A reestruturação viária incluiu a ampliação de direitas livres, liberação de faixas de ônibus para motos, a retirada de semáforos considerados desnecessários e a reinstalação dos sistemas de videomonitoramento após nove meses de inoperância. O prefeito chegou a prometer um novo sistema de Área Azul para 30 de março, o que não se concretizou.
Camelôs e mutirões
Outra meta para 30 de março, a desobstrução das áreas públicas por camelôs da Região da 44, foi mantida.

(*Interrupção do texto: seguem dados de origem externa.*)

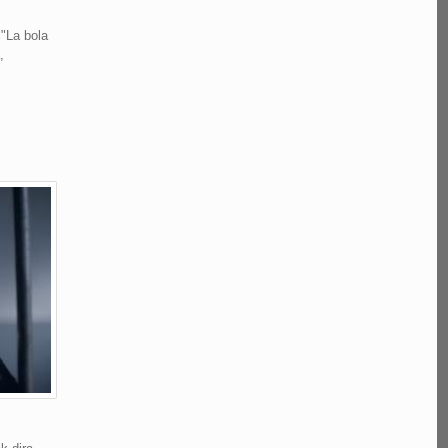
"La bola
,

Nesta semana, a Prefeitura de Goiânia intensificou as fiscalizações e o prefeito avisou que não tem recuo. Segundo a administração, a região ficará livre de trabalhadores ambulantes que poderão escolher entre a Feira Hippie ou uma das galerias disponíveis na região com valores intercalados a partir de diálogo feito pelo Paço com empresários.
Na limpeza urbana, intensificou mutirões e fiscalização de descartes irregulares, cobrando responsabilidade do Consórcio Limpa Gyn e da Comurg. Apesar de algumas abordagens duras contra pessoas mais humildes, consideradas desproporcionais, o resultado geral surtiu algum efeito e foi elogiado pelo governador Ronaldo Caiado (UB), que destacou a recuperação de uma “Goiânia encardida”.
Com o período chuvoso, Mabel entrou em campo para vencer dos buracos. Numa visita na Câmara no início de fevereiro, disse que iria empatar e projetou ganhar dos buracos em duas semanas. O Paço informou nesta semana ter fechado mais de 100 mil buracos no primeiro trimestre de 2025.
Mabel também teve uma agenda extensa de mutirões que buscava marcar os 100 dias com uma cidade limpa. Ele esteve na abertura destes eventos e, depois, fiscalizando os resultados de cima de um trio, semanalmente. Também projetou a demarcação de 20 pontos provisórios para despejo de entulhos e mobiliários.
Desgastes com segmentos marcam reorganização
A reorganização prometida como “choque de gestão” por Sandro Mabel envolveu cortes e auditorias. Mabel exonerou mais de 400 comissionados na Comurg, reduzindo R$ 6 milhões na folha, e suspendeu gratificações, gerando insatisfação entre servidores e gestores que reportam “desmotivação” das equipes.
Sindicatos acusam a gestão de perseguição após anúncio de auditorias nas licenças de afastamento, como as quatro mil da educação. Para auditar as licenças, Mabel contratou a Fieg por R$ 9 milhões, e comprou briga com cerca de 18 médicos que atuam na Junta Médica do Município.
Os primeiros 100 dias de Mabel também tiveram alguns arranhões na relação com uma Câmara Municipal acostumada a participar da administração. Chegou a dizer que não compareceria à Casa para prestar contas do último quadrimestre de Rogério Cruz, mas cedeu à pressão dos vereadores e cumpriu a agenda com discurso de terra arrasada.
Mais recente, o vazamento de uma minuta que visava a reduzir o porcentual das emendas impositivas gerou um novo trauma com a administração em uma pauta comum do parlamento e que nem mesmo a base está disposta a ceder. Nesta quarta-feira (2), o prefeito fez reunião com vereadores no Paço para acalmar os ânimos e garantir uma base firme.
Os vereadores também demonstram descontentamento com notícias que vêm sendo veiculadas na imprensa sobre execução das emendas e outros gastos da Casa, com parlamentares que sugerem o dedo do Paço nesta comunicação. Jornalistas reagiram a estas alegações enquanto o Paço descartou ter feito qualquer movimentação.
Nos próximos dias, Mabel entra em um momento mais pragmático, que o testará nas relações com os eleitores, com servidores, com vereadores e com os demais atores da cidade. Cem dias passam rápido, e o desafio agora é administrar os 1.360 que restam.